━━━ SOURCE DATA ━━━

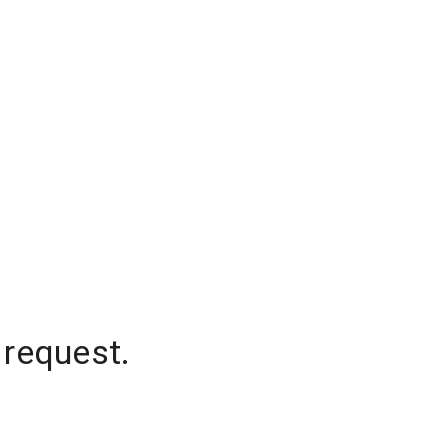
 request.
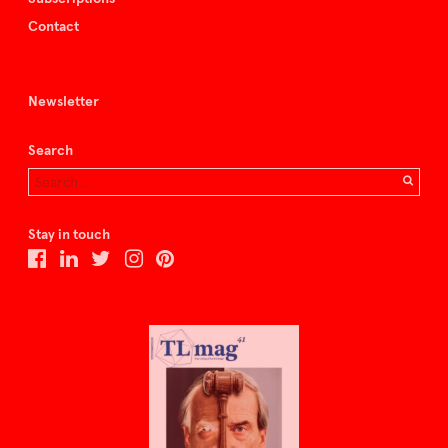
Contact
Newsletter
Search
Stay in touch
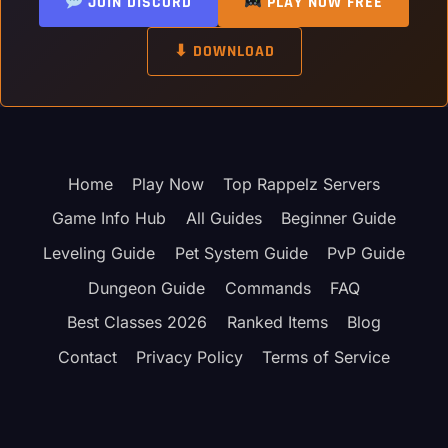
JOIN DISCORD
PLAY NOW FREE
⬇ DOWNLOAD
Home
Play Now
Top Rappelz Servers
Game Info Hub
All Guides
Beginner Guide
Leveling Guide
Pet System Guide
PvP Guide
Dungeon Guide
Commands
FAQ
Best Classes 2026
Ranked Items
Blog
Contact
Privacy Policy
Terms of Service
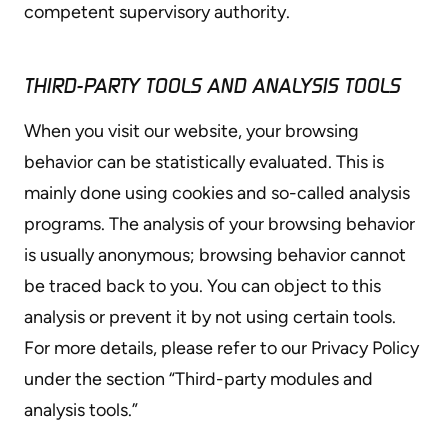
competent supervisory authority.
THIRD-PARTY TOOLS AND ANALYSIS TOOLS
When you visit our website, your browsing
behavior can be statistically evaluated. This is
mainly done using cookies and so-called analysis
programs. The analysis of your browsing behavior
is usually anonymous; browsing behavior cannot
be traced back to you. You can object to this
analysis or prevent it by not using certain tools.
For more details, please refer to our Privacy Policy
under the section “Third-party modules and
analysis tools.”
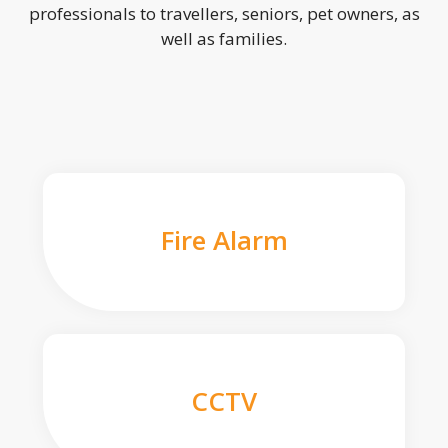
professionals to travellers, seniors, pet owners, as
well as families.
Fire Alarm
CCTV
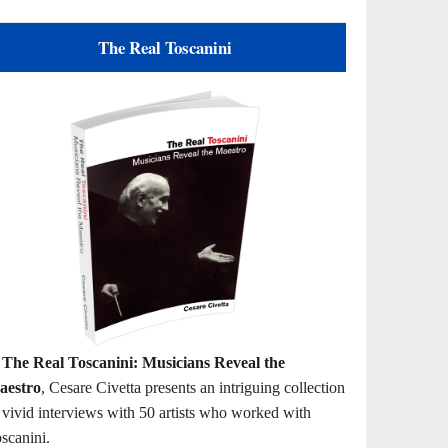
The Real Toscanini
n
The Real Toscanini: Musicians Reveal the
aestro
, Cesare Civetta presents an intriguing collection
 vivid interviews with 50 artists who worked with
scanini.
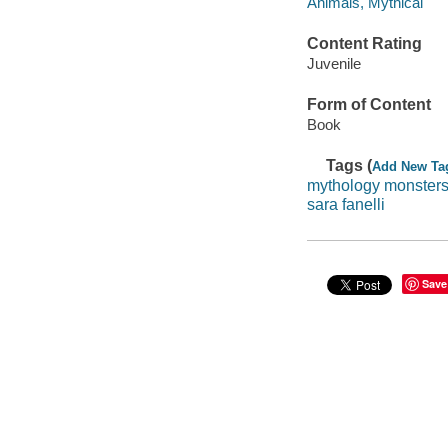
Animals, Mythical
Content Rating
Juvenile
Form of Content
Book
Tags (
Add New Ta
mythology monster
sara fanelli
Save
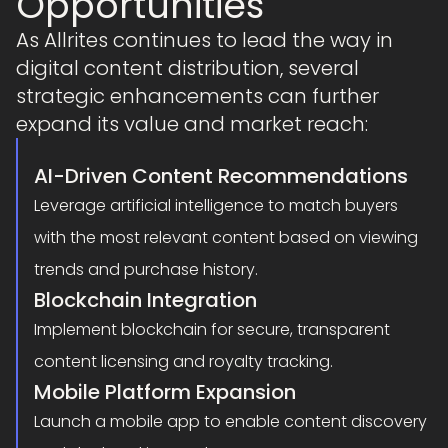
Opportunities
As Allrites continues to lead the way in
digital content distribution, several
strategic enhancements can further
expand its value and market reach:
AI-Driven Content Recommendations
Leverage artificial intelligence to match buyers
with the most relevant content based on viewing
trends and purchase history.
Blockchain Integration
Implement blockchain for secure, transparent
content licensing and royalty tracking.
Mobile Platform Expansion
Launch a mobile app to enable content discovery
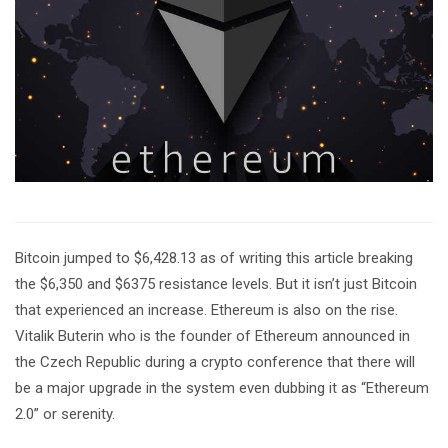
Bitcoin jumped to $6,428.13 as of writing this article breaking
the $6,350 and $6375 resistance levels. But it isn’t just Bitcoin
that experienced an increase. Ethereum is also on the rise.
Vitalik Buterin who is the founder of Ethereum announced in
the Czech Republic during a crypto conference that there will
be a major upgrade in the system even dubbing it as “Ethereum
2.0” or serenity.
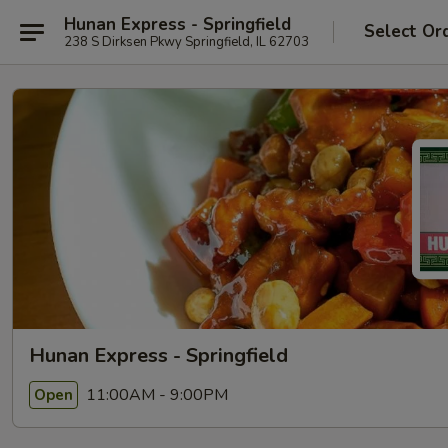
Hunan Express - Springfield
Select Or
238 S Dirksen Pkwy Springfield, IL 62703
Hunan Express - Springfield
11:00AM - 9:00PM
Open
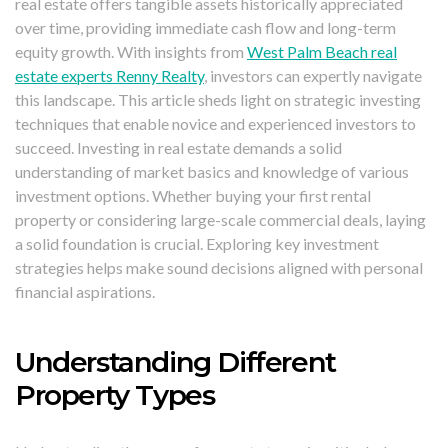
real estate offers tangible assets historically appreciated
over time, providing immediate cash flow and long-term
equity growth. With insights from
West Palm Beach real
estate experts Renny Realty
, investors can expertly navigate
this landscape. This article sheds light on strategic investing
techniques that enable novice and experienced investors to
succeed. Investing in real estate demands a solid
understanding of market basics and knowledge of various
investment options. Whether buying your first rental
property or considering large-scale commercial deals, laying
a solid foundation is crucial. Exploring key investment
strategies helps make sound decisions aligned with personal
financial aspirations.
Understanding Different
Property Types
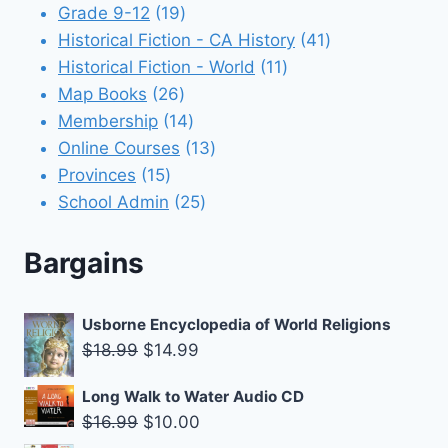
products
19
Grade 9-12
19
products
41
Historical Fiction - CA History
41
11
products
Historical Fiction - World
11
26
products
Map Books
26
products
14
Membership
14
products
13
Online Courses
13
15
products
Provinces
15
products
25
School Admin
25
products
Bargains
Usborne Encyclopedia of World Religions
Original
Current
$
18.99
$
14.99
price
price
Long Walk to Water Audio CD
was:
is:
Original
Current
$
16.99
$
10.00
$18.99.
$14.99.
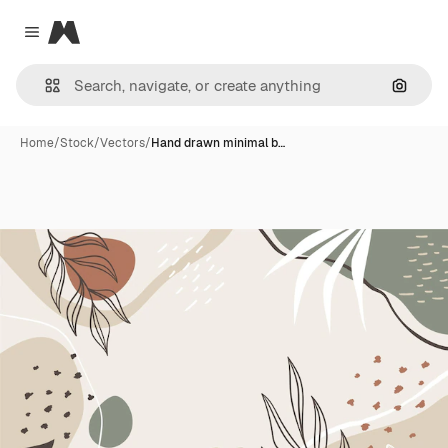
Magnific
Close menu
Search
Home
/
Stock
/
Vectors
/
Hand drawn minimal b…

━━━

Above are the records; copy each line from them that includes the string "Bitcoin".

[SOLUTION TO THE PROBLEM]:
Bitcoin jumped to $6,428.13 as of writing this article breaking
the $6,350 and $6375 resistance levels. But it isn’t just Bitcoin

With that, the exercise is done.